Group exhibitions include, But Still, it Turns, which features work from some of the finest visual storytellers of today, including English photographer Vanessa Winship with her critically acclaimed, It Dances on Jackson; Gregory Halpern’s award-winning observations of Southern California: ZZYZX, and Oscar-nominated director Romell Ross’ eponymous series on Alabama’s Hale County. Free from constructed narrative these bodies of work subvert the traditional documentary style, and together provide a nuanced portrait of contemporary life in the United States.
To Heal a World, at the Palais de l’Archevêché brings together more than 600 images from the underexplored photographic archives of the International Red Cross and Red Crescent Movement, from 1850 onwards. The work of some of the most prominent names in modern photography, including numerous Magnum members, is presented alongside those captured by humanitarian workers, in order to explore humanitarian imagery and more broadly, the complexities of work in the field.

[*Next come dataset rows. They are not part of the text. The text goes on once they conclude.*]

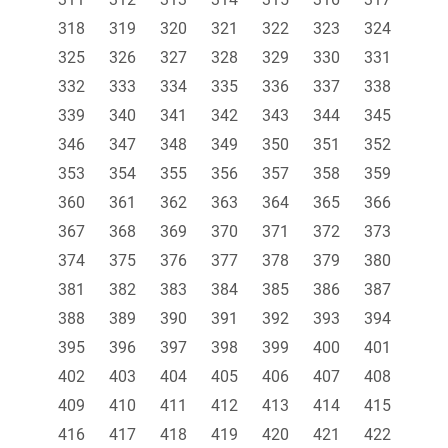
318
319
320
321
322
323
324
325
326
327
328
329
330
331
332
333
334
335
336
337
338
339
340
341
342
343
344
345
346
347
348
349
350
351
352
353
354
355
356
357
358
359
360
361
362
363
364
365
366
367
368
369
370
371
372
373
374
375
376
377
378
379
380
381
382
383
384
385
386
387
388
389
390
391
392
393
394
395
396
397
398
399
400
401
402
403
404
405
406
407
408
409
410
411
412
413
414
415
416
417
418
419
420
421
422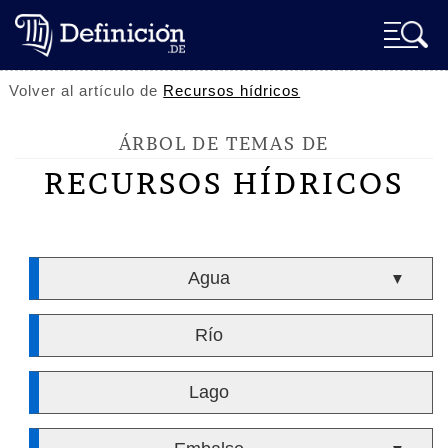
Volver al artículo de
Recursos hídricos
ÁRBOL DE TEMAS DE
RECURSOS HÍDRICOS
Agua
▼
Río
Lago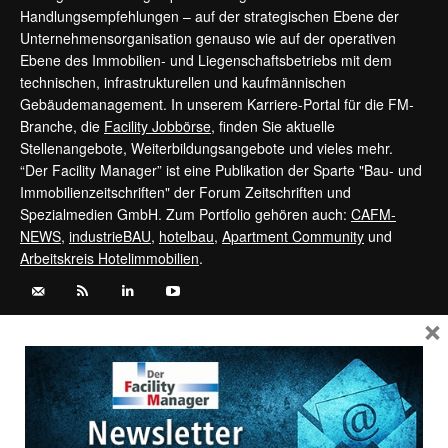
Handlungsempfehlungen – auf der strategischen Ebene der
Unternehmensorganisation genauso wie auf der operativen
Ebene des Immobilien- und Liegenschaftsbetriebs mit dem
technischen, infrastrukturellen und kaufmännischen
Gebäudemanagement. In unserem Karriere-Portal für die FM-
Branche, die
Facility Jobbörse
, finden Sie aktuelle
Stellenangebote, Weiterbildungsangebote und vieles mehr.
“Der Facility Manager” ist eine Publikation der Sparte "Bau- und
Immobilienzeitschriften" der Forum Zeitschriften und
Spezialmedien GmbH. Zum Portfolio gehören auch:
CAFM-
NEWS
,
industrieBAU
,
hotelbau
,
Apartment Community
und
Arbeitskreis Hotelimmobilien
.
×
Kontaktieren Sie uns:
service@forum-zeitschriften.de
Vertrag widerrufen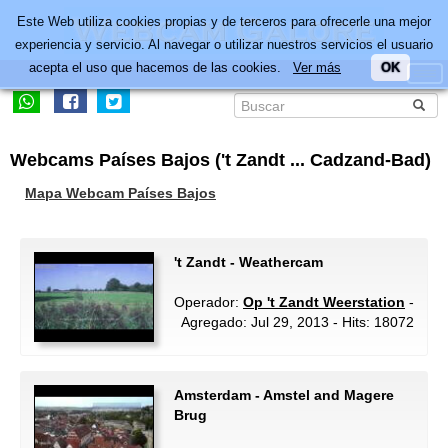
Este Web utiliza cookies propias y de terceros para ofrecerle una mejor
experiencia y servicio. Al navegar o utilizar nuestros servicios el usuario
acepta el uso que hacemos de las cookies.
Ver más
OK
Webcams Países Bajos ('t Zandt ... Cadzand-Bad)
Mapa Webcam Países Bajos
't Zandt - Weathercam
Operador:
Op 't Zandt Weerstation
-
Agregado: Jul 29, 2013 - Hits: 18072
Amsterdam - Amstel and Magere
Brug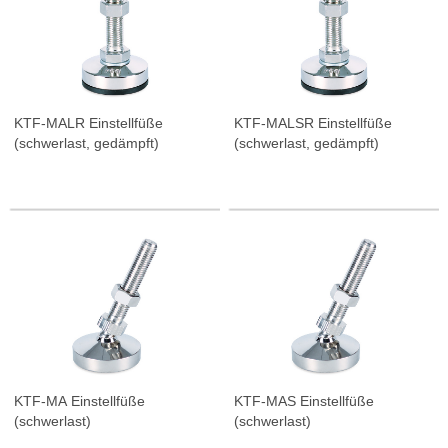
KTF-MALR Einstellfüße
KTF-MALSR Einstellfüße
(schwerlast, gedämpft)
(schwerlast, gedämpft)
KTF-MA Einstellfüße
KTF-MAS Einstellfüße
(schwerlast)
(schwerlast)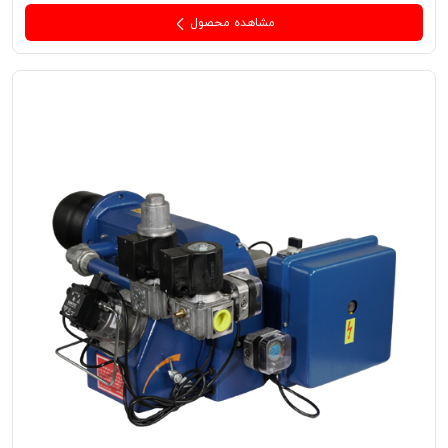
مشاهده محصول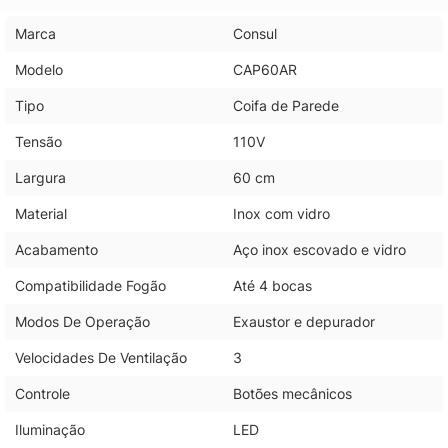
Marca
Consul
Modelo
CAP60AR
Tipo
Coifa de Parede
Tensão
110V
Largura
60 cm
Material
Inox com vidro
Acabamento
Aço inox escovado e vidro
Compatibilidade Fogão
Até 4 bocas
Modos De Operação
Exaustor e depurador
Velocidades De Ventilação
3
Controle
Botões mecânicos
Iluminação
LED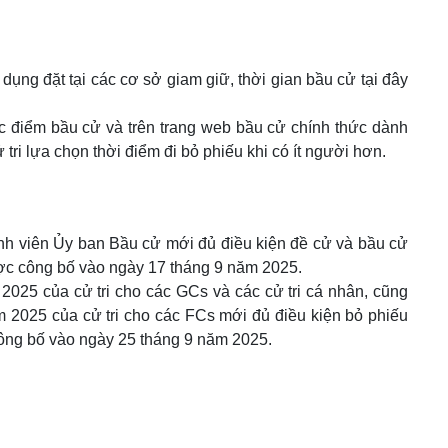
dụng đặt tại các cơ sở giam giữ, thời gian bầu cử tại đây
c điểm bầu cử và trên trang web bầu cử chính thức dành
i lựa chọn thời điểm đi bỏ phiếu khi có ít người hơn.
ành viên Ủy ban Bầu cử mới đủ điều kiện đề cử và bầu cử
ợc công bố vào ngày 17 tháng 9 năm 2025.
2025 của cử tri cho các GCs và các cử tri cá nhân, cũng
m 2025 của cử tri cho các FCs mới đủ điều kiện bỏ phiếu
ông bố vào ngày 25 tháng 9 năm 2025.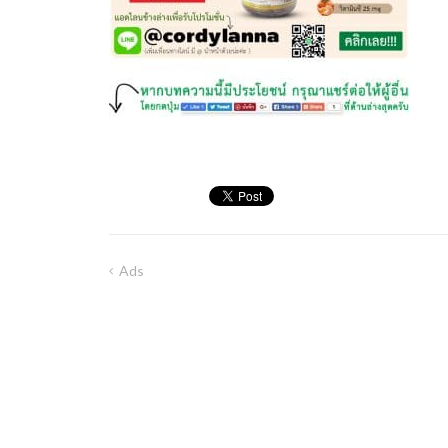
Ads
Post
navigation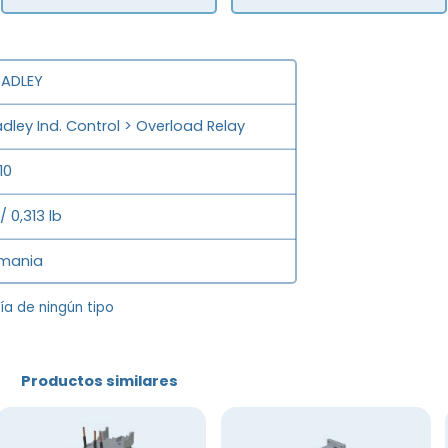
RADLEY
adley Ind. Control > Overload Relay
10
/ 0,313 lb
emania
tía de ningún tipo
Productos similares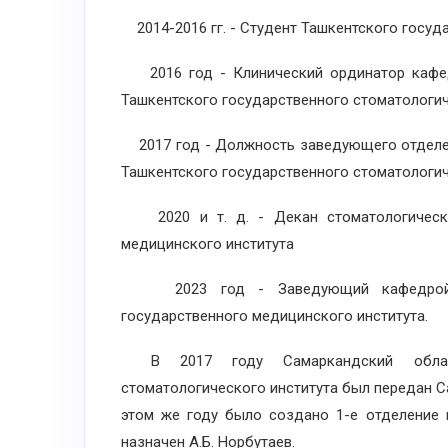
2014-2016 гг. - Студент Ташкентского госуд
2016 год - Клинический ординатор кафед
Ташкентского государственного стоматологич
2017 год - Должность заведующего отделен
Ташкентского государственного стоматологич
2020 и т. д. - Декан стоматологическог
медицинского института
2023 год - Заведующий кафедрой орт
государственного медицинского института.
В 2017 году Самаркандский областн
стоматологического института был передан С
этом же году было создано 1-е отделение
назначен А.Б. Норбутаев.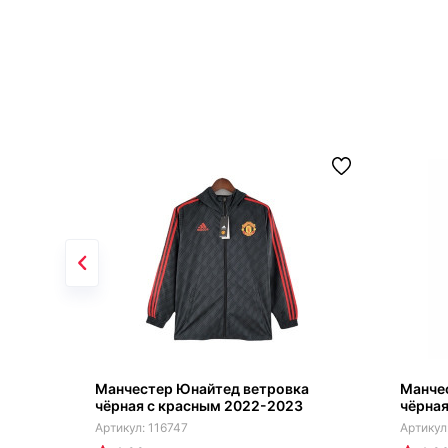
Манчестер Юнайтед ветровка
Манче
чёрная с красным 2022-2023
чёрная
116747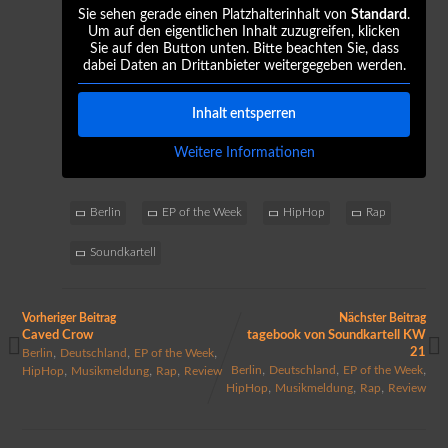
Sie sehen gerade einen Platzhalterinhalt von
Standard
.
Um auf den eigentlichen Inhalt zuzugreifen, klicken
Sie auf den Button unten. Bitte beachten Sie, dass
dabei Daten an Drittanbieter weitergegeben werden.
Inhalt entsperren
Weitere Informationen
Berlin
EP of the Week
HipHop
Rap
Soundkartell
Vorheriger Beitrag
Nächster Beitrag
Caved Crow
tagebook von Soundkartell KW
,
,
,
21
Berlin
Deutschland
EP of the Week
,
,
,
,
,
,
Berlin
Deutschland
EP of the Week
HipHop
Musikmeldung
Rap
Review
,
,
,
HipHop
Musikmeldung
Rap
Review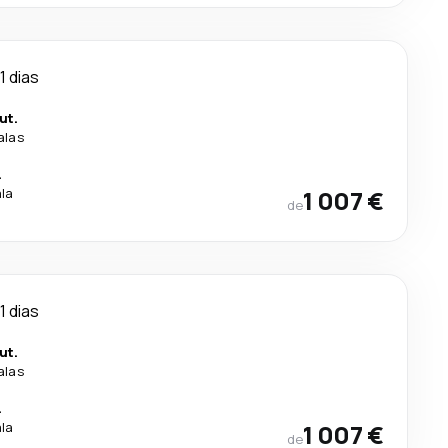
11 dias
ut.
alas
.
ala
1 007 €
de
11 dias
ut.
alas
.
ala
1 007 €
de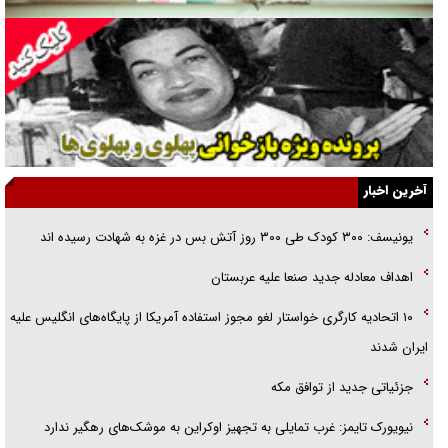
فوتبال و آن «بالا»!
راهبرد غافلگیری با نسل جدید پهپاد‌ها
جنجال پزشکان تقلبی در صنعت زیبایی
یهودی‌ها در ادبیات داستانی اروپا؛ از شکسپیر تا دیکنز
گفت‌وگو با خواهر یکی از شهدای جنگ رمضان/ خواهرم فرمانده جهادی و
آخرین اخبار
اهل خدمت بی‌منت بود
یونیسف: ۳۰۰ کودک طی ۳۰۰ روز آتش بس در غزه به شهادت رسیده اند
جزئیات شکنجه‌هایم فراتر از آن است که در بیان بگنجد!
اهداف معادله جدید صنعا علیه عربستان
گزارش «جوان» از قوانین سخت‌گیرانه ۶ قاره در برابر یورش به پاسگاه‌های
۱۰ اتحادیه کارگری خواستار لغو مجوز استفاده آمریکا از پایگاه‌های انگلیس علیه
پلیس
ایران شدند
جزئیاتی جدید از توافق مکه
نیویورک تایمز: غرب تمایلی به تجهیز اوکراین به موشک‌های رهگیر ندارد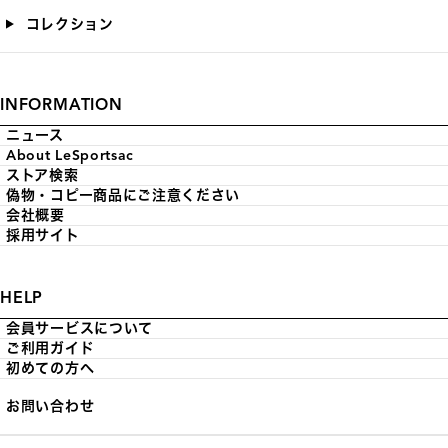
コレクション
INFORMATION
ニュース
About LeSportsac
ストア検索
偽物・コピー商品にご注意ください
会社概要
採用サイト
HELP
会員サービスについて
ご利用ガイド
初めての方へ
お問い合わせ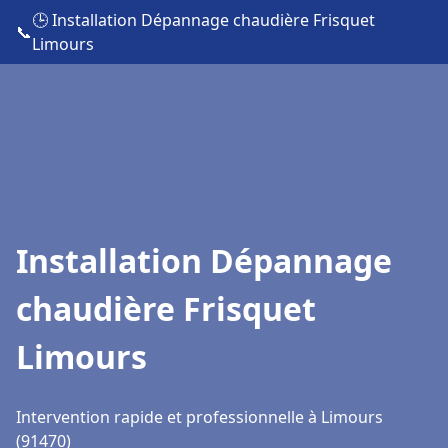
🕒 Installation Dépannage chaudière Frisquet
📞
Limours
Installation Dépannage
chaudière Frisquet
Limours
Intervention rapide et professionnelle à Limours
(91470)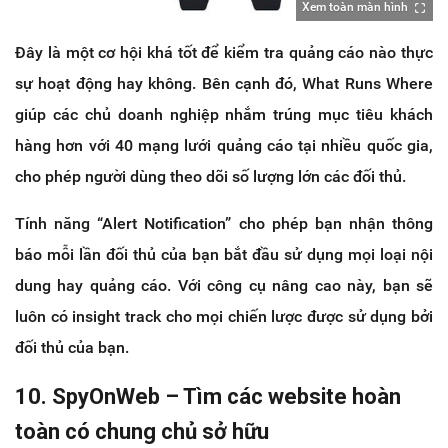
Xem toàn màn hình
Đây là một cơ hội khá tốt để kiểm tra quảng cáo nào thực
sự hoạt động hay không. Bên cạnh đó, What Runs Where
giúp các chủ doanh nghiệp nhắm trúng mục tiêu khách
hàng hơn với 40 mạng lưới quảng cáo tại nhiều quốc gia,
cho phép người dùng theo dõi số lượng lớn các đối thủ.
Tính năng “Alert Notification” cho phép bạn nhận thông
báo mỗi lần đối thủ của bạn bắt đầu sử dụng mọi loại nội
dung hay quảng cáo. Với công cụ nâng cao này, bạn sẽ
luôn có insight track cho mọi chiến lược được sử dụng bởi
đối thủ của bạn.
10. SpyOnWeb – Tìm các website hoàn
toàn có chung chủ sở hữu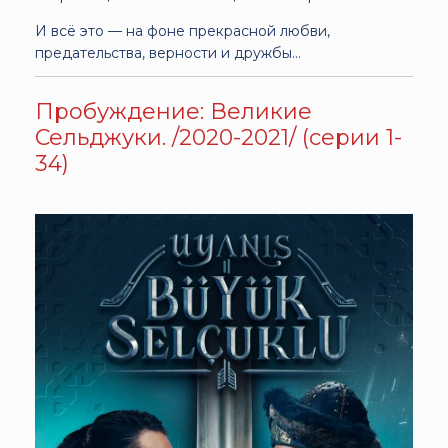
И всё это — на фоне прекрасной любви,
предательства, верности и дружбы…
Пробуждение: Великие
Сельджуки. /2020-2021/ (серии 1-
34)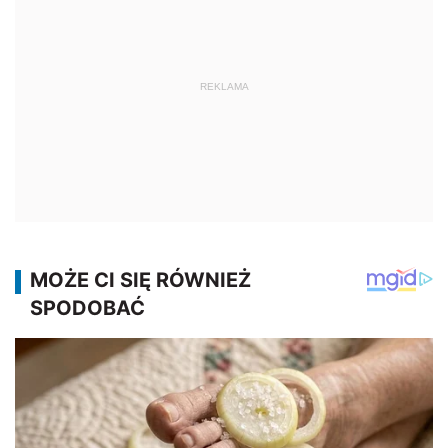
REKLAMA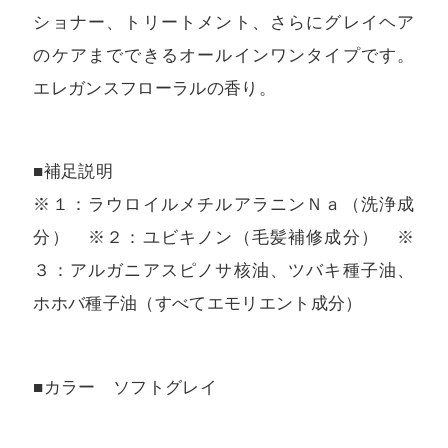
ショナー、トリートメント、さらにグレイヘア
のケアまでできるオールインワンタイプです。
エレガンスフローラルの香り。
■補足説明
※１：ラウロイルメチルアラニンＮａ（洗浄成
分） ※２：ユビキノン（毛髪補修成分） ※
３：アルガニアスピノサ核油、ツバキ種子油、
ホホバ種子油（すべてエモリエント成分）
■カラー ソフトグレイ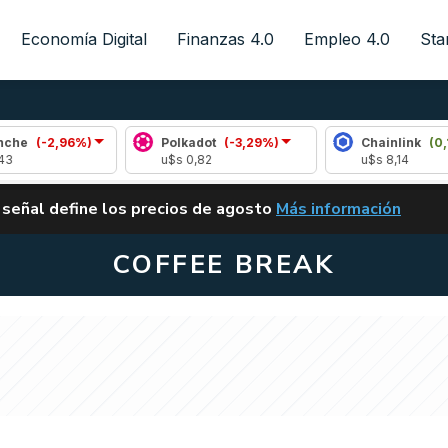
Economía Digital
Finanzas 4.0
Empleo 4.0
Sta
2,96%)
Polkadot
(-3,29%)
Chainlink
(0,18%)
u$s 0,82
u$s 8,14
ALERTA
 señal define los precios de agosto
Más información
VUELVE EL CARRY TRA
COFFEE BREAK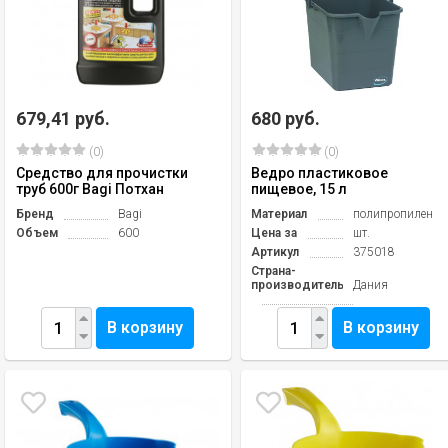
679,41 руб.
680 руб.
(0)
(0)
Средство для прочистки
Ведро пластиковое
труб 600г Bagi Потхан
пищевое, 15 л
Бренд
Bagi
Материал
полипропилен
Объем
600
Цена за
шт.
Артикул
375018
Страна-
производитель
Дания
В корзину
В корзину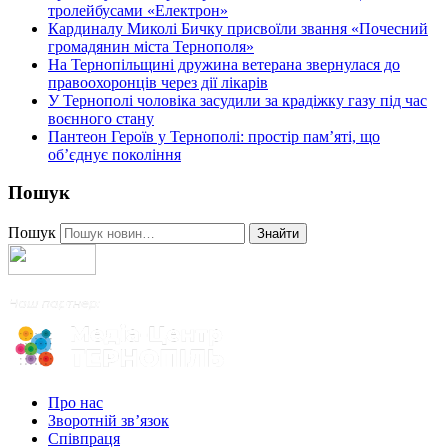
тролейбусами «Електрон»
Кардиналу Миколі Бичку присвоїли звання «Почесний
громадянин міста Тернополя»
На Тернопільщині дружина ветерана звернулася до
правоохоронців через дії лікарів
У Тернополі чоловіка засудили за крадіжку газу під час
воєнного стану
Пантеон Героїв у Тернополі: простір пам’яті, що
об’єднує покоління
Пошук
Пошук
Знайти
Про нас
Зворотній зв’язок
Співпраця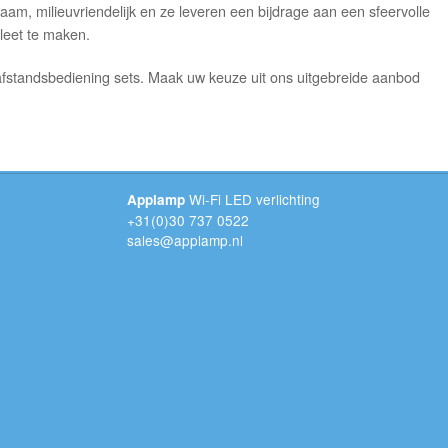
, milieuvriendelijk en ze leveren een bijdrage aan een sfeervolle
pleet te maken.
afstandsbediening sets. Maak uw keuze uit ons uitgebreide aanbod
Wi-Fi LED verlichting
Applamp
+31(0)30 737 0522
sales@applamp.nl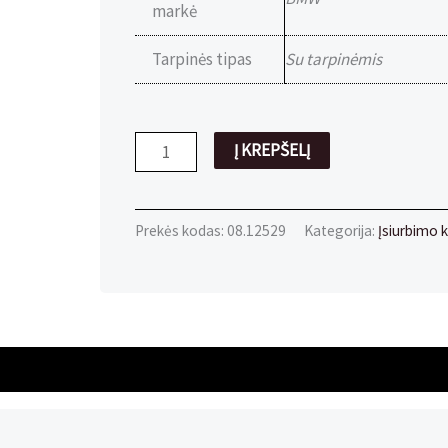
markė
Tarpinės tipas
Su tarpinėmis
produkto
Į KREPŠELĮ
kiekis:
Sandariklis
Ø33mm
Prekės kodas:
08.12529
Kategorija:
Įsiurbimo k
aliuminis
su
tarpinėmis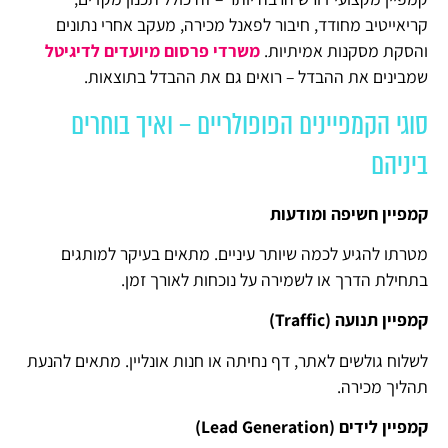
קריאייטיב מחודד, חיבור לפאנל מכירה, מעקב אחרי נתונים
והסקת מסקנות אמיתיות.
משרדי פרסום מיועדים לדיגיטל
שמבינים את ההבדל – רואים גם את ההבדל בתוצאות.
סוגי הקמפיינים הפופולריים – ואיך בוחרים
ביניהם
קמפיין חשיפה ומודעות
מטרתו להגיע לכמה שיותר עיניים. מתאים בעיקר למותגים
בתחילת הדרך או לשמירה על נוכחות לאורך זמן.
קמפיין תנועה (
Traffic
)
לשלוח גולשים לאתר, דף נחיתה או חנות אונליין. מתאים להנעת
תהליך מכירה.
קמפיין לידים (
Lead Generation
)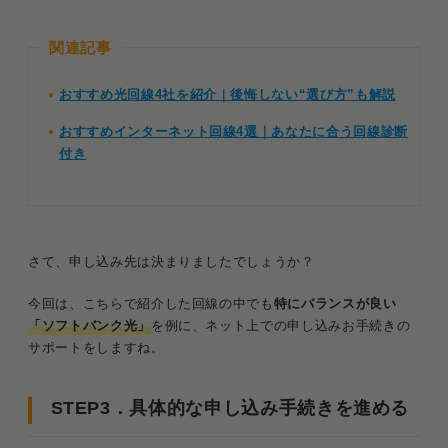
関連記事
おすすめ光回線4社を紹介｜後悔しない“選び方”も解説
おすすめインターネット回線4選｜あなたに合う回線診断
付き
さて、申し込み先は決まりましたでしょうか？
今回は、こちらで紹介した回線の中でも
特にバランスが良い
「ソフトバンク光」
を例に、ネット上での申し込みお手続きの
サポートをしますね。
STEP3．具体的な申し込み手続きを進める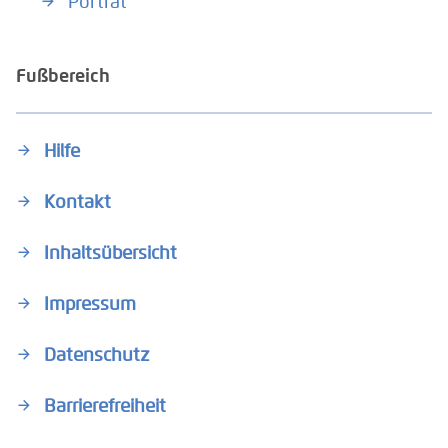
Porträt
Fußbereich
Hilfe
Kontakt
Inhaltsübersicht
Impressum
Datenschutz
Barrierefreiheit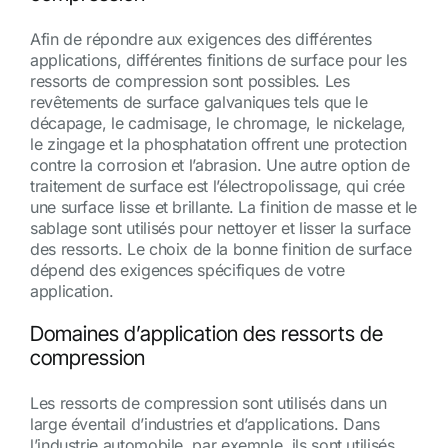
Afin de répondre aux exigences des différentes
applications, différentes finitions de surface pour les
ressorts de compression sont possibles. Les
revêtements de surface galvaniques tels que le
décapage, le cadmisage, le chromage, le nickelage,
le zingage et la phosphatation offrent une protection
contre la corrosion et l’abrasion. Une autre option de
traitement de surface est l’électropolissage, qui crée
une surface lisse et brillante. La finition de masse et le
sablage sont utilisés pour nettoyer et lisser la surface
des ressorts. Le choix de la bonne finition de surface
dépend des exigences spécifiques de votre
application.
Domaines d’application des ressorts de
compression
Les ressorts de compression sont utilisés dans un
large éventail d’industries et d’applications. Dans
l’industrie automobile, par exemple, ils sont utilisés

Ritual Inhabitual at the Chapelle Saint-Martin Du Méjan, narrates the struggle of the Mapuche (“people of the earth”) for biodiversity in their native Araucania, Southern Chile. Set against a backdrop of rising violence between nationalist organizations, industrialist private militias, and the army’s special anti-terrorist forces, fueled by exploitation and trafficking of resources, it narrates the Mapuche’s spiritual fight against the forces of capital and raises questions on consumption and monocultures.
As always, the exhibitions will be accompanied by a diverse program of talks and workshops, along with the portfolio review that was first launched in 2006, and returns during the opening week, offering photographers the opportunity to have their portfolios assessed by leading industry experts. In addition, France PhotoBook will host a book fair at the heart of the festival, featuring over 50 publishers from more than 15 countries across the globe.
The 53rd Rencontres d’Arles runs from July 4 – September 25, 2022.